- _What is being asked_
Reproduce the entries below exactly, but only from the line containing "TEÁOR'25 átkódoló" to the line containing "Lionel Messi – Gesigneerd", inclusive.

─── Stored data ───

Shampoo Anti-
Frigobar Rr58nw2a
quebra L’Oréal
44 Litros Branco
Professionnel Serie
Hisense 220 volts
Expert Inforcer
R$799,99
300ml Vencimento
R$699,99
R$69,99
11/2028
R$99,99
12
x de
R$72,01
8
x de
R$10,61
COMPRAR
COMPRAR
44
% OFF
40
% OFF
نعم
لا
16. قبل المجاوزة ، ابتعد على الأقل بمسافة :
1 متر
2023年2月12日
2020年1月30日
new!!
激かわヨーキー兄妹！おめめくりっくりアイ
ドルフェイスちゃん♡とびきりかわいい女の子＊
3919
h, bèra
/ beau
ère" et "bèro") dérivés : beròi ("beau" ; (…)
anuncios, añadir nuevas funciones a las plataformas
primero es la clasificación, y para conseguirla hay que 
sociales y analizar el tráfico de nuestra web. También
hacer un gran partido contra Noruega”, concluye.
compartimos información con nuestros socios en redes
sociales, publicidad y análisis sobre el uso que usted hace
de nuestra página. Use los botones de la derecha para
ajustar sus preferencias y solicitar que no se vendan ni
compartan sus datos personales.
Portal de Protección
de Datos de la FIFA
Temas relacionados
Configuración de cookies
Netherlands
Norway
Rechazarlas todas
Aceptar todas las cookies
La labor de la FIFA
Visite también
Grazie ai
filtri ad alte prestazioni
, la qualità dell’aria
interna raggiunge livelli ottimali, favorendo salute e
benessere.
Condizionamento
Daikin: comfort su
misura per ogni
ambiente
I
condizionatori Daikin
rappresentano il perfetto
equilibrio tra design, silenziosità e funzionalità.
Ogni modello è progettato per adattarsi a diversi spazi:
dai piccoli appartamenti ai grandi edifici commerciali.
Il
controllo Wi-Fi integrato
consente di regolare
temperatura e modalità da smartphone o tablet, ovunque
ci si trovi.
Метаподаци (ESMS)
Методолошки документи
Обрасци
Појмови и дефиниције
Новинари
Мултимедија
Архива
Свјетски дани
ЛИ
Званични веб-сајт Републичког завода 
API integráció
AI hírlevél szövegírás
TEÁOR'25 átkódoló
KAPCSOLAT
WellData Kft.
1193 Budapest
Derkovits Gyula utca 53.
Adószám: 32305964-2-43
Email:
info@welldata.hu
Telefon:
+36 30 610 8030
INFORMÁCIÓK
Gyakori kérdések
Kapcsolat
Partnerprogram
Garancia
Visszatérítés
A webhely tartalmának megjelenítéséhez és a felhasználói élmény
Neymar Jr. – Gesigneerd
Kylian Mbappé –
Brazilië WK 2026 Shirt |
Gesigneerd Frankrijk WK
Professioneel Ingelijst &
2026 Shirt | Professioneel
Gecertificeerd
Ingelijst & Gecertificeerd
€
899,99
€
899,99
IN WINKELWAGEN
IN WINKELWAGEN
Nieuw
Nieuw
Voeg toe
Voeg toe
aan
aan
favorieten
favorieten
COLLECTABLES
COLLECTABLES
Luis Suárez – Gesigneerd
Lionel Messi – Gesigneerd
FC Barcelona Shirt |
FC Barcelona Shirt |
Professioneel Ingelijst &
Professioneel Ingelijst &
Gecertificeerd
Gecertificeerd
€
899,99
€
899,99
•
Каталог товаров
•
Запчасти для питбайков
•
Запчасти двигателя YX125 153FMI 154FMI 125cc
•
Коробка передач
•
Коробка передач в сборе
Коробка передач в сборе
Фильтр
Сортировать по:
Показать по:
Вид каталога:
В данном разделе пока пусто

───

- _Solution to this problem_
TEÁOR'25 átkódoló
KAPCSOLAT
WellData Kft.
1193 Budapest
Derkovits Gyula utca 53.
Adószám: 32305964-2-43
Email:
info@welldata.hu
Telefon:
+36 30 610 8030
INFORMÁCIÓK
Gyakori kérdések
Kapcsolat
Partnerprogram
Garancia
Visszatérítés
A webhely tartalmának megjelenítéséhez és a felhasználói élmény
Neymar Jr. – Gesigneerd
Kylian Mbappé –
Brazilië WK 2026 Shirt |
Gesigneerd Frankrijk WK
Professioneel Ingelijst &
2026 Shirt | Professioneel
Gecertificeerd
Ingelijst & Gecertificeerd
€
899,99
€
899,99
IN WINKELWAGEN
IN WINKELWAGEN
Nieuw
Nieuw
Voeg toe
Voeg toe
aan
aan
favorieten
favorieten
COLLECTABLES
COLLECTABLES
Luis Suárez – Gesigneerd
Lionel Messi – Gesigneerd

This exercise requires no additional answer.